Highlights from _Believe Me: The Evangelical Road to Donald Trump_

I recently read historian John Fea’s Believe Me: The Evangelical Road to Donald Trump (Eerdman 2018) and found it to be a really useful discussion of some of the themes we regularly discuss here. I’ve shared a full review of the book at Reading Religion, but I wanted to share with 606 readers some quotations that I found really compelling:

On what many of us felt returning to church on the Sunday after the 2016 election: “But my emotions were less about the new president and more about the large number of my fellow evangelicals who voted for him” (6).

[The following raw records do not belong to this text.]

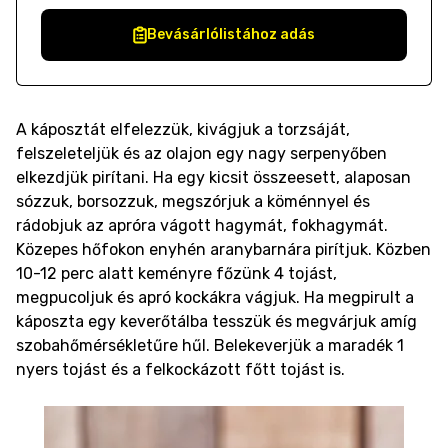
Bevásárlólistához adás
A káposztát elfelezzük, kivágjuk a torzsáját,
felszeleteljük és az olajon egy nagy serpenyőben
elkezdjük pirítani. Ha egy kicsit összeesett, alaposan
sózzuk, borsozzuk, megszórjuk a köménnyel és
rádobjuk az apróra vágott hagymát, fokhagymát.
Közepes hőfokon enyhén aranybarnára pirítjuk. Közben
10-12 perc alatt keményre főzünk 4 tojást,
megpucoljuk és apró kockákra vágjuk. Ha megpirult a
káposzta egy keverőtálba tesszük és megvárjuk amíg
szobahőmérsékletűre hűl. Belekeverjük a maradék 1
nyers tojást és a felkockázott főtt tojást is.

On coming to see Trump not as an anomaly but as a fulfillment of white evangelical Christian politics: “Over time, my distress did not wane, but my surprise did. As a historian studying religion and politics, I should have seen this coming” (6).

“The social and cultural changes of the Obama presidency–particularly regarding human sexuality–happened so quickly that conservative Chrsitians had very little time to process what they believed to be an erosion of the moral foundations of their nation. in this state of panic, evangelicals saw Trump as a strongman who would protect them from the forces working to undermine the values of the world they once knew” (7).

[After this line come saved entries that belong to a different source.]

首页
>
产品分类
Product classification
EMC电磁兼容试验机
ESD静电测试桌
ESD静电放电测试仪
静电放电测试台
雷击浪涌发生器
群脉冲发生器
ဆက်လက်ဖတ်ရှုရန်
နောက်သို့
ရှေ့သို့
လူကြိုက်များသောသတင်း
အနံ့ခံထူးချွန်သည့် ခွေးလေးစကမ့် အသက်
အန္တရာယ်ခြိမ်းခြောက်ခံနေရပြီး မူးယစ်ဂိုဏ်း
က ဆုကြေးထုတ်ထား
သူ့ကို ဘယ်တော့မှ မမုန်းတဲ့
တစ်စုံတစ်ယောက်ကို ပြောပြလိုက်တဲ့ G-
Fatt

“Trump… was appealing to a different kind of evangelical voter” (33).

On white conservative evangelicals in the US south, their use of scripture, and their failure to be anti-racist: “they failed to see how their literal views of the Bible contributed to structural racism in American life. White terror groups seemed to understand this better than the fundamentalists did” (108).

“the short history of evangelical fear is actually pretty long (112)

On why Christians need to resist nostalgia: “In the end, the practice of nostalgia is inherently selfish because it focuses entirely on our own experience of the past and not on the experience of others” (159).

See the source image

And two facts only tangential to Fea’s argument but that stunned me:

  1. after the end of legal school segregation, white Christians built private academies at a rate of two per day to pull their white children out of integrating schools (55).
  2. Liberty University, which is basically a den of vipers at this point, receives $445 million dollars in federal loans–the highest amount of any four-year university in Virginia and the 8th largest in the nation. “It may not be too much of an exaggeration to say,” Fea writes, “that the future of Liberty University as the world’s largest Christian university [no longer true as Grand Canyon, an online Christian school has surpassed it] may have been in jeopardy had Hillary Clinton won the presidency in November 2016” (141).